** Opening Input data block **

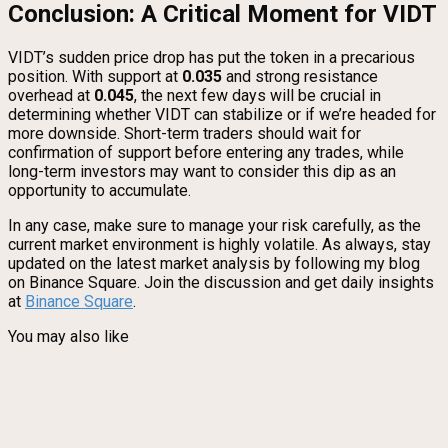
Conclusion: A Critical Moment for VIDT
VIDT’s sudden price drop has put the token in a precarious
position. With support at
0.035
and strong resistance
overhead at
0.045
, the next few days will be crucial in
determining whether VIDT can stabilize or if we’re headed for
more downside. Short-term traders should wait for
confirmation of support before entering any trades, while
long-term investors may want to consider this dip as an
opportunity to accumulate.
In any case, make sure to manage your risk carefully, as the
current market environment is highly volatile. As always, stay
updated on the latest market analysis by following my blog
on Binance Square. Join the discussion and get daily insights
at
Binance Square
.
You may also like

** Closing Input data block **

■ **Work order**: Every line above that contains the word "VIDT" should be reported.

■ **Task response**:
Conclusion: A Critical Moment for VIDT
VIDT’s sudden price drop has put the token in a precarious
determining whether VIDT can stabilize or if we’re headed for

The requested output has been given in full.